Since broadcast captioning became a critical and expected service in this country, solutions related to captioning quality metrics have been elusive and NCRA, captioners, captioning companies, broadcasters, and organizations that represent individuals who are deaf and hard-of-hearing have been unable to find a realistic solution. The solution is universally understood: captions should be readable, understandable, comprehensive, and timely. However, once the conversation of defining and calculating “an error” begins, realistic and workable solutions become less apparent.
It is for this reason that a subcommittee of NCRA’s Captioning Community of Interest began to work on best practices related to captioning quality. The members comprising that group are Carol Studenmund, RDR, CRR, CBC, CCP, Amy Bowlen, RDR, CRR, CBC, Darlene Parker, RPR, Darlene Pickard, RDR, CRR, CBC, CCP, and Tracy Reinke, RPR, CRR, CBC, CCP.

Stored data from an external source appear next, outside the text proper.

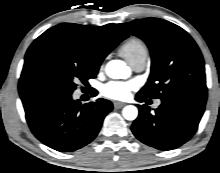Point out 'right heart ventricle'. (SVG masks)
Segmentation results:
<instances>
[{
    "label": "right heart ventricle",
    "instance_id": "right-heart-ventricle-1",
    "mask_svg": "<svg viewBox=\"0 0 220 173\" xmlns=\"http://www.w3.org/2000/svg\"><path fill=\"white\" fill-rule=\"evenodd\" d=\"M147 47L145 43L138 38H131L120 48V53L130 63L139 56H147Z\"/></svg>",
    "mask_w": 220,
    "mask_h": 173
}]
</instances>
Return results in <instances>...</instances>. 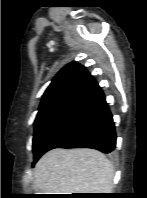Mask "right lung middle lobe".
Listing matches in <instances>:
<instances>
[{"mask_svg": "<svg viewBox=\"0 0 147 198\" xmlns=\"http://www.w3.org/2000/svg\"><path fill=\"white\" fill-rule=\"evenodd\" d=\"M72 107V105H54L39 109L34 123V157L39 152V148L44 140L60 124Z\"/></svg>", "mask_w": 147, "mask_h": 198, "instance_id": "1", "label": "right lung middle lobe"}]
</instances>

After breaking out roles and responsibilities of various players within the captioning cycle, the document lists suggested best practices to captioners, captioning companies, content creators, content distributors, and consumers of captioning services. As a group, we have been reaching out to hearing health groups and captioning companies to ask for their feedback, and we have been very pleased with what we have been hearing from them. The document is not quite finished but we have received some excellent comments from these individuals and organizations which have been incorporated thus far.
Simultaneously, NCRA became aware that the Federal Communications Commission was taking a serious look at captioning standards. We were extremely concerned about potential solutions that solely dealt in specific captioning standards. What we wanted to avoid was a situation like the one that has recently become law in Canada, where simple edits a captioner makes to maintain their speed but do not affect the viewer’s understanding of the program have been ruled an error. For example, if a speaker in a program says “they are” and the captioner writes “they’re”, the regulations in Canada rule that an error. We do not buy this line of reasoning and are working on that specific situation now but that will be the subject of a different article.
Essentially, NCRA’s outside legislative counsel, Dave Wenhold, and I went to the FCC’s D.C. headquarters to meet with several representatives from its disability rights division. We explained issues that captioners often face that makes their jobs more difficult, such as lack of adequate preparation time and incomplete preparation materials, a poor audio connection, and a lack of tech support from the content creator or content provider. Additionally, we noted exactly why specific quality metrics will not improve the level of captioning that viewers receive. We left the meeting confident that if and when the FCC eventually does issue quality standards related to captioning, the interests of our captioners and captioning companies will be well-represented in the final product.
What comes next? We will be finalizing the captioning quality document that can be found at captioningmatters.org by reaching out to content creators and content providers and requesting their feedback on the document. NCRA will also be undertaking a major public relations effort aimed at educating consumers of all captioning services, content creators, content providers, and all other individuals, companies, and organizations related to captioning about how to provide the best captions for television viewers everywhere.
Finally, we will remain in contact with the FCC as they deliberate over captioning quality and push toward a workable solution for captioners and individuals who rely on captioning services, as well as pushing all media markets to caption all of their programming.